How Erdoğan is crippling Turkey’s air power

Turkey has suspended its plans to activate the Russian S-400 air defence system on concern for further U.S. sanctions, but the impact of the acquisition is being felt negatively across the defence sector, said Burak Bekdil, an Ankara based columnist and a fellow at the Middle East Forum.

“Turkey's acquisition of the Russian air defence architecture, its inability even to activate the system, and the consequences of that acquisition are textbook examples of how the defence industry can be mishandled in diplomacy,” Bekdil wrote in an article for the Gatestone Institute on Monday.

The United States has excluded Turkey from a programme to buy the F-35 stealth fighter jet and imposed sanctions on its defence procurement agency in response to its $2.5 billion acquisition of the Russian missiles in 2019. It has threatened further measures should the system be activated, calling on Turkey to hand it back to Russia.

Turkey is now blackmailing the United States and NATO that it may decide to buy Russian Su-57 fighter jets as a substitute for the F-35s, but “this is bluffing,” Bekdil said.

“Turkish Air Force generals know too well that switching from NATO-standard aircraft to Russian ones after 70 years is not like changing your American car in favour of a Japanese one,” he said.

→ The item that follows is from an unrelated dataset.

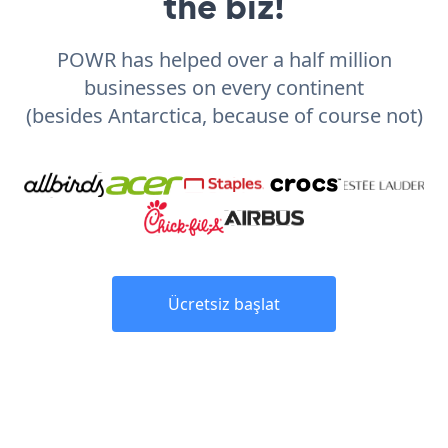
the biz!
POWR has helped over a half million
businesses on every continent
(besides Antarctica, because of course not)
Ücretsiz başlat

“Building a new operational structure, modifying air bases, new repair, service and maintenance systems will be too costly, time consuming and technologically difficult.”

Turkey is proud of its own indigenous TF-X fighter jet program, but the government-sponsored narrative about the Turkish fighter jet in the making is for domestic political consumption only, Bekdil said. “These are fairy tales Turks love to hear.”

On the S-400 missiles, Russia appears to care little about what Turkey might do with the weapons, he said.

"This is a sale. We received our money. The Turks can ride the missiles to go to the beach or to carry potatoes with them. It's not our concern," said Aleksey Yerhov, Russian ambassador to Ankara, according to Bekdil.